I also have to note that my impression may be colored by the fact that almost from the outset I avoided most of the antiwar stuff. My politics on this issue, at least, are such that I'd feel a need to speak up against some of the worst idiocies, something a vulnerable junior faculty member cannot be doing to senior members of the profession, or else I'd just sit there biting my tongue and loathing myself for not speaking up.
Lots and lots of the whisperings around the campfire seemed to indicate that even many who opposed the war are now far more committed to maiking sure we do the right thing than they are to an instant withdrawal. Finally, there are some reasonable folksout there who are anti war but are at least willing to listen to other views. I also found this with talking to some folks about Israel, another issue almost bound to get a junior person in trouble if he is on the wrong side of the fence. We still have lots of good, smart, open-minded, (and fun) folks in our profession. Letting the shrill outliers represent all of us may well be a mistake.
dc


Ralph E. Luker - 3/29/2004

Ms. Wagner, I think KC was speaking facetiously.


Wendy Wagner - 3/29/2004

KC write: "I certainly can imagine how afraid a faculty critic of the war in Iraq would be to speak out in a History Department like Duke’s where every professor who is a registered voter is a Democrat."

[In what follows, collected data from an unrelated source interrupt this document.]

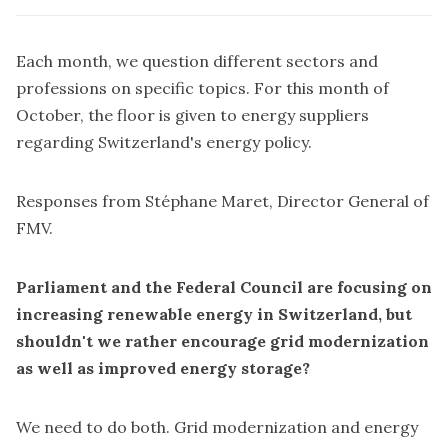
Each month, we question different sectors and
professions on specific topics. For this month of
October, the floor is given to energy suppliers
regarding Switzerland's energy policy.
Responses from Stéphane Maret, Director General of
FMV.
Parliament and the Federal Council are focusing on
increasing renewable energy in Switzerland, but
shouldn't we rather encourage grid modernization
as well as improved energy storage?
We need to do both. Grid modernization and energy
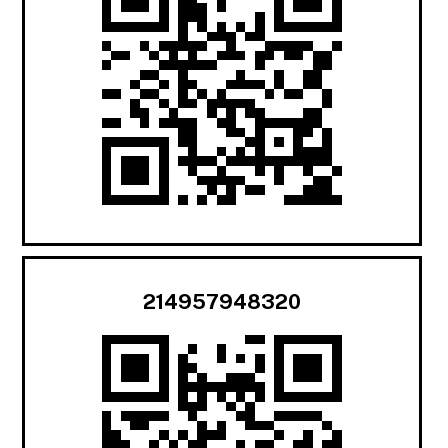
214957948320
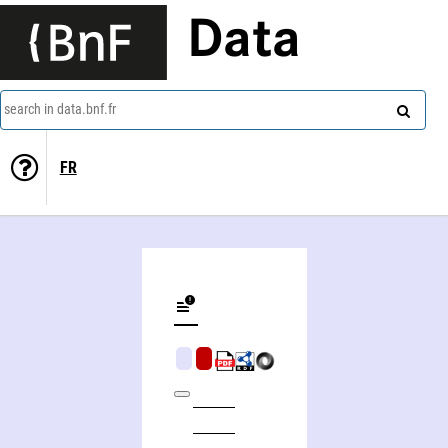
Data
search in data.bnf.fr
FR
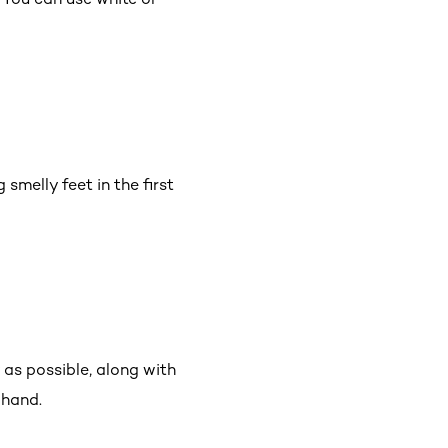
 smelly feet in the first
 as possible, along with
-hand.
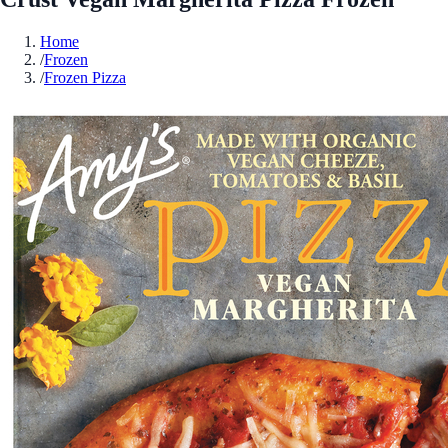
Home
/
Frozen
/
Frozen Pizza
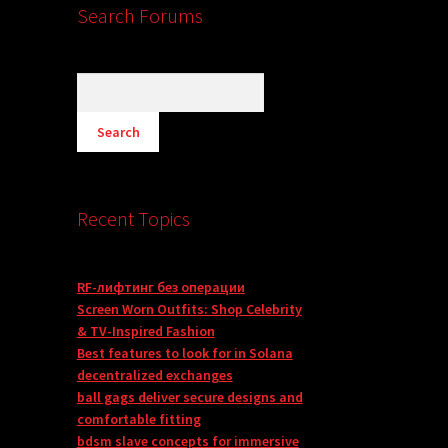
Search Forums
Recent Topics
RF-лифтинг без операции
Screen Worn Outfits: Shop Celebrity
& TV-Inspired Fashion
Best features to look for in Solana
decentralized exchanges
ball gags deliver secure designs and
comfortable fitting
bdsm slave concepts for immersive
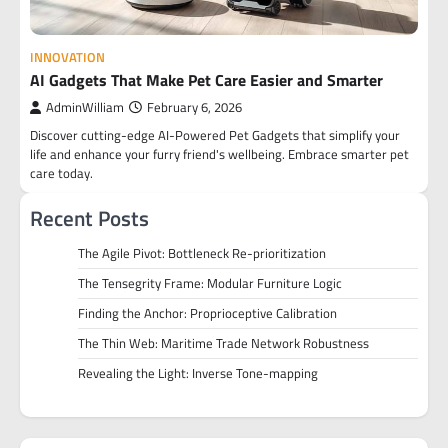
INNOVATION
AI Gadgets That Make Pet Care Easier and Smarter
AdminWilliam
February 6, 2026
Discover cutting-edge AI-Powered Pet Gadgets that simplify your
life and enhance your furry friend's wellbeing. Embrace smarter pet
care today.
Recent Posts
The Agile Pivot: Bottleneck Re-prioritization
The Tensegrity Frame: Modular Furniture Logic
Finding the Anchor: Proprioceptive Calibration
The Thin Web: Maritime Trade Network Robustness
Revealing the Light: Inverse Tone-mapping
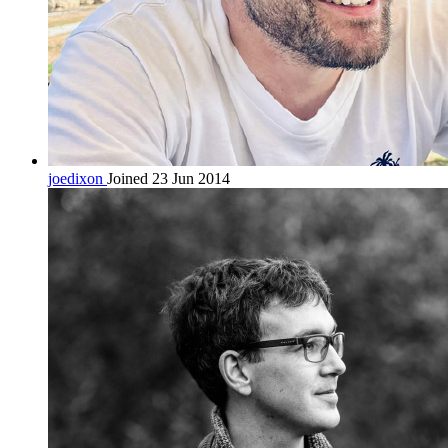
joedixon
Joined 23 Jun 2014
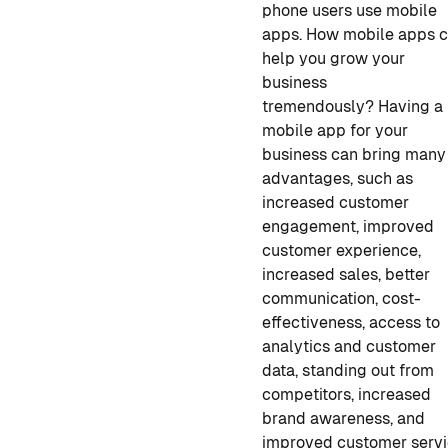
phone users use mobile
apps. How mobile apps 
help you grow your
business
tremendously?
Having a
mobile app for your
business
can bring many
advantages, such as
increased customer
engagement, improved
customer experience,
increased sales, better
communication, cost-
effectiveness, access to
analytics and customer
data, standing out from
competitors, increased
brand awareness, and
improved customer servi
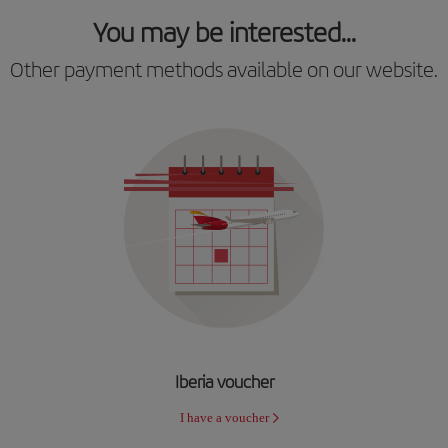
You may be interested...
Other payment methods available on our website.
Iberia voucher
I have a voucher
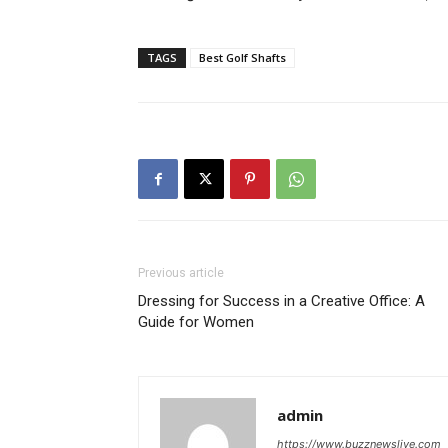
TAGS
Best Golf Shafts
Previous article
Dressing for Success in a Creative Office: A
Guide for Women
admin
https://www.buzznewslive.com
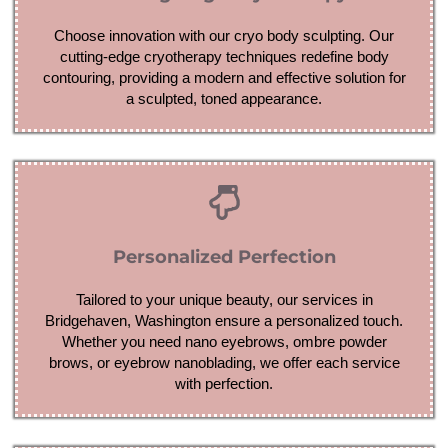
Choose innovation with our cryo body sculpting. Our
cutting-edge cryotherapy techniques redefine body
contouring, providing a modern and effective solution for
a sculpted, toned appearance.
Personalized Perfection
Tailored to your unique beauty, our services in
Bridgehaven, Washington ensure a personalized touch.
Whether you need nano eyebrows, ombre powder
brows, or eyebrow nanoblading, we offer each service
with perfection.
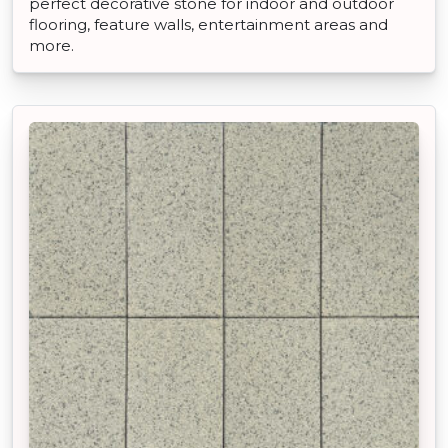
perfect decorative stone for indoor and outdoor
flooring, feature walls, entertainment areas and
more.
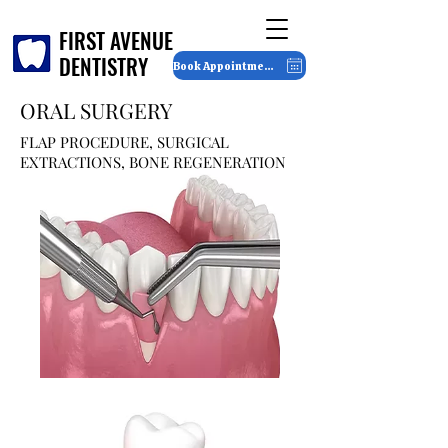
FIRST AVENUE
FIRST AVENUE
DENTISTRY
DENTISTRY
Book Appointment
ORAL SURGERY
FLAP PROCEDURE, SURGICAL
EXTRACTIONS, BONE REGENERATION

I can also imagine a world with tangerine trees and marmalade skies. :) Having been a grad student at Duke (not in history), I can assure you that party affiliation in North Carolina is not necessarily a predictor of one's political views. Furthermore, I am quite amused at the idea of any faculty member at Duke cowering in fear of expressing his or her beliefs on any issue.


Ralph E. Luker - 3/29/2004

The other issue in KC's post involves the use of brackets in transcribing taped conversations. I don't quite see how this can become such a big issue. Within brackets, one can indicate a wide variety of certitude about what the subject has said.


Ralph E. Luker - 3/29/2004

Jonathan, I thought that senior administration at both Columbia and the New Orleans institution were both quite clear that the speech in question did not rise to a threat to the position of the two men involved. Compared with what we've seen at the University of Southern Mississippi, those two characters should thank their faculty handbooks and the administrations behind them.


Jonathan Dresner - 3/29/2004

Both were threatened with loss of position, though. Very public calls by very prominent people, and disciplinary proceedings which raise the spectre of all kinds of consequences by not excluding loss of position from their consideration.

I'm the first to agree that criticism and exchange are at the foundation of free speech, but when administrations become involved it really does cross the line.


Ralph E. Luker - 3/29/2004

David, Neither Kirstein nor de Genova have lost their positions. As far as I'm concerned, both were rightly under fire for what they said. Freedom of speech on campus can never mean freedom from criticism of speech.


David Lion Salmanson - 3/29/2004

Peter Kirstein and Nicholas de Genova over at Historians on the Hot Seat provide examples of historians under fire for publicly expressing their views. Dick Berthold got forced out of UNM, but having read his column in the student newspaper, I would guess that they had been looking for an excuse to get rid of that dead wood for years.